Road - togher, Cooleeny, Co. Tipperary
Co. Tipperary |
Roads & Tracks
Beneath the surface of Derryville Bog in north Tipperary lies one of the more remarkable concentrations of ancient trackways found anywhere in Ireland.
A field survey of Cooleeny townland identified 44 toghers, the Irish term for a bog road or causeway built to allow passage across otherwise impassable wetland. That so many should cluster within a single townland speaks to how intensively this landscape was once crossed and used, probably over centuries, by people who had worked out precisely how to make a path hold firm in waterlogged ground.
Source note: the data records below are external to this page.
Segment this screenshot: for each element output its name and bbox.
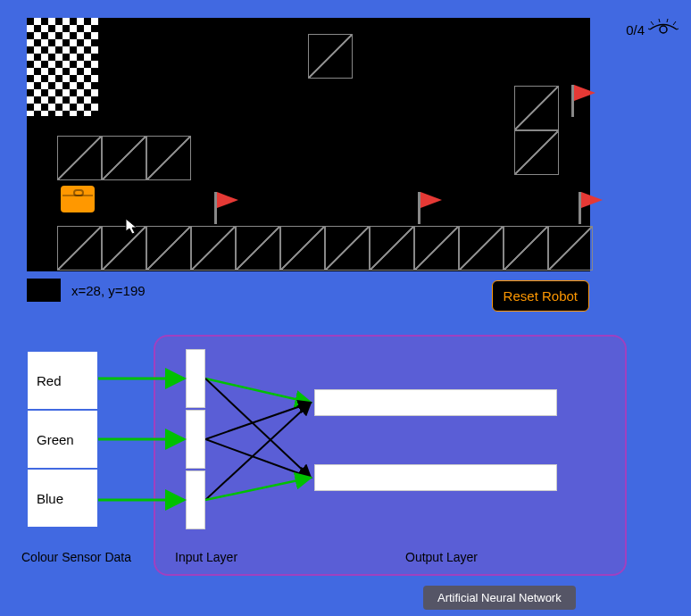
wall-block — [514, 130, 559, 175]
svg-point-0 — [660, 26, 667, 33]
sensor-green: Green — [27, 410, 98, 469]
color-swatch — [27, 279, 61, 302]
input-node-3[interactable] — [186, 470, 205, 529]
wall-block — [146, 136, 191, 180]
svg-line-6 — [677, 28, 679, 29]
wall-block — [414, 226, 459, 271]
svg-line-2 — [651, 21, 654, 25]
wall-block — [325, 226, 370, 271]
flag-icon — [418, 192, 445, 224]
coordinate-readout: x=28, y=199 — [27, 279, 146, 302]
output-node-1[interactable] — [314, 389, 557, 416]
wall-block — [548, 226, 593, 271]
svg-line-4 — [667, 19, 668, 22]
output-node-2[interactable] — [314, 464, 557, 491]
wall-block — [459, 226, 504, 271]
sensor-column: Red Green Blue — [27, 351, 98, 528]
checkered-goal — [27, 18, 98, 116]
wall-block — [102, 226, 146, 271]
wall-block — [514, 86, 559, 130]
flag-icon — [214, 192, 241, 224]
wall-block — [146, 226, 191, 271]
input-node-1[interactable] — [186, 349, 205, 408]
wall-block — [57, 226, 102, 271]
nn-panel — [154, 335, 627, 576]
flag-icon — [571, 85, 598, 117]
wall-block — [102, 136, 146, 180]
nn-title-label: Artificial Neural Network — [423, 586, 576, 610]
input-layer-label: Input Layer — [175, 550, 237, 564]
input-node-2[interactable] — [186, 410, 205, 469]
sensor-red: Red — [27, 351, 98, 410]
wall-block — [236, 226, 280, 271]
wall-block — [280, 226, 325, 271]
svg-line-5 — [673, 21, 676, 25]
sensor-blue: Blue — [27, 469, 98, 528]
svg-line-3 — [659, 19, 660, 22]
wall-block — [57, 136, 102, 180]
wall-block — [308, 34, 353, 79]
output-layer-label: Output Layer — [405, 550, 478, 564]
wall-block — [504, 226, 548, 271]
score-display: 0/4 — [626, 18, 679, 41]
game-canvas[interactable] — [27, 18, 590, 271]
reset-robot-button[interactable]: Reset Robot — [492, 280, 589, 312]
score-text: 0/4 — [626, 22, 645, 37]
flag-icon — [579, 192, 605, 224]
svg-line-1 — [648, 28, 650, 29]
robot-sprite — [61, 186, 95, 212]
sensor-column-label: Colour Sensor Data — [21, 550, 131, 564]
wall-block — [370, 226, 414, 271]
coord-text: x=28, y=199 — [71, 283, 146, 298]
sensor-eye-icon — [648, 18, 679, 41]
wall-block — [191, 226, 236, 271]
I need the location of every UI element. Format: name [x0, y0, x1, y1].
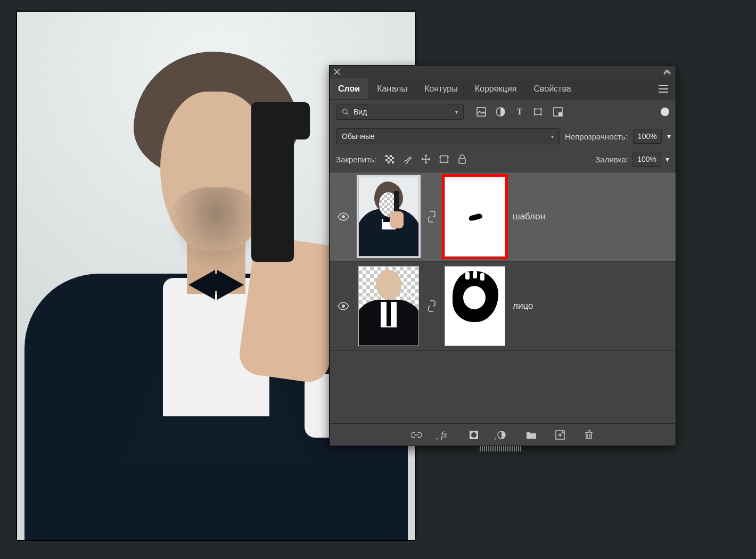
layer-name[interactable]: шаблон: [513, 211, 545, 222]
layer-search-label: Вид: [354, 108, 367, 116]
fill-value: 100%: [637, 155, 656, 163]
opacity-input[interactable]: 100%: [633, 129, 662, 144]
tab-adjustments[interactable]: Коррекция: [466, 78, 525, 99]
blend-mode-value: Обычные: [342, 132, 375, 141]
type-icon[interactable]: T: [515, 107, 524, 117]
layer-name[interactable]: лицо: [513, 301, 533, 311]
svg-rect-5: [540, 109, 542, 110]
shape-icon[interactable]: [534, 107, 544, 117]
svg-rect-10: [385, 155, 394, 163]
close-icon[interactable]: [334, 69, 340, 75]
chevron-down-icon: ▾: [551, 134, 554, 139]
layer-mask-thumbnail[interactable]: [445, 266, 505, 346]
svg-rect-1: [477, 108, 486, 116]
svg-rect-4: [534, 109, 536, 110]
panel-footer: fx▾ ▾: [330, 423, 676, 446]
layer-filter-icons: T: [476, 107, 563, 117]
image-icon[interactable]: [476, 107, 486, 117]
smartobj-icon[interactable]: [553, 107, 563, 117]
svg-point-18: [471, 432, 476, 438]
panel-tabs: Слои Каналы Контуры Коррекция Свойства: [330, 78, 676, 100]
search-icon: [342, 108, 349, 116]
opacity-value: 100%: [638, 132, 657, 141]
collapse-icon[interactable]: [663, 69, 671, 75]
blend-mode-select[interactable]: Обычные ▾: [336, 128, 560, 144]
layer-mask-thumbnail[interactable]: [445, 177, 505, 257]
lock-artboard-icon[interactable]: [439, 154, 449, 164]
layers-panel: Слои Каналы Контуры Коррекция Свойства В…: [329, 65, 676, 446]
dock-grip[interactable]: [463, 446, 538, 453]
link-icon[interactable]: [411, 430, 422, 440]
tab-paths[interactable]: Контуры: [416, 78, 466, 99]
fill-label: Заливка:: [595, 155, 628, 164]
panel-menu-icon[interactable]: [651, 85, 676, 93]
fx-icon[interactable]: fx▾: [440, 430, 450, 440]
chevron-down-icon: ▾: [455, 109, 458, 115]
svg-rect-7: [540, 114, 542, 116]
lock-label: Закрепить:: [336, 155, 376, 164]
group-icon[interactable]: [526, 430, 537, 440]
fill-input[interactable]: 100%: [632, 152, 661, 167]
layers-list: шаблон лицо: [330, 172, 676, 423]
mask-link-icon[interactable]: [428, 300, 435, 312]
svg-rect-9: [558, 112, 562, 116]
visibility-eye-icon[interactable]: [338, 302, 349, 310]
chevron-down-icon[interactable]: ▾: [667, 132, 671, 141]
svg-rect-14: [459, 159, 465, 163]
layer-row[interactable]: шаблон: [330, 172, 676, 261]
layer-search-select[interactable]: Вид ▾: [336, 104, 464, 120]
svg-point-16: [342, 305, 345, 308]
mask-icon[interactable]: [469, 430, 479, 440]
svg-point-15: [342, 215, 345, 218]
chevron-down-icon[interactable]: ▾: [665, 155, 669, 163]
adjust-icon[interactable]: [496, 107, 505, 117]
opacity-label: Непрозрачность:: [565, 132, 628, 141]
svg-rect-3: [535, 109, 541, 115]
tab-layers[interactable]: Слои: [330, 78, 368, 99]
layer-thumbnail[interactable]: [358, 266, 419, 346]
lock-brush-icon[interactable]: [403, 154, 413, 164]
mask-link-icon[interactable]: [428, 211, 435, 223]
lock-pixels-icon[interactable]: [385, 154, 395, 164]
lock-all-icon[interactable]: [457, 154, 467, 164]
tab-channels[interactable]: Каналы: [368, 78, 416, 99]
svg-rect-13: [440, 156, 448, 163]
visibility-eye-icon[interactable]: [338, 212, 349, 221]
layer-thumbnail[interactable]: [358, 177, 419, 257]
adjustment-icon[interactable]: ▾: [497, 430, 508, 440]
new-layer-icon[interactable]: [555, 430, 565, 440]
lock-move-icon[interactable]: [421, 154, 431, 164]
svg-point-0: [343, 109, 347, 113]
filter-toggle[interactable]: [661, 108, 669, 116]
layer-row[interactable]: лицо: [330, 261, 676, 351]
trash-icon[interactable]: [584, 430, 594, 440]
svg-rect-6: [534, 114, 536, 116]
tab-properties[interactable]: Свойства: [525, 78, 579, 99]
panel-titlebar[interactable]: [330, 65, 676, 78]
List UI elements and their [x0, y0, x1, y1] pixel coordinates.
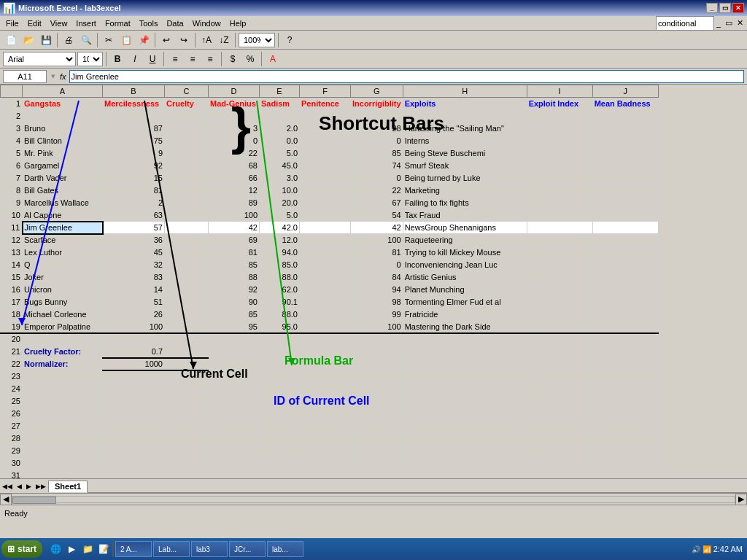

The construction methods varied considerably across the 44 examples. Most were built from a combination of brushwood and roundwood laid directly into the bog, though six relied on roundwood alone, eight on brushwood alone, and one unusual example incorporated brushwood and gravel together. Wood species were identified in seventeen of the toghers, and the range is striking: alder, ash, birch, blackthorn, hazel, mountain ash, and willow all appear, suggesting that builders were selecting from whatever was locally available rather than following a fixed prescription. Two of the toghers were radiocarbon dated, and both returned Iron Age results, one falling between 388 and 207 BC and another between 372 and 192 BC. That places at least some of this network in the later prehistoric period, when communities across Ireland were routinely engineering their way through bogland with considerable skill and practical knowledge of timber.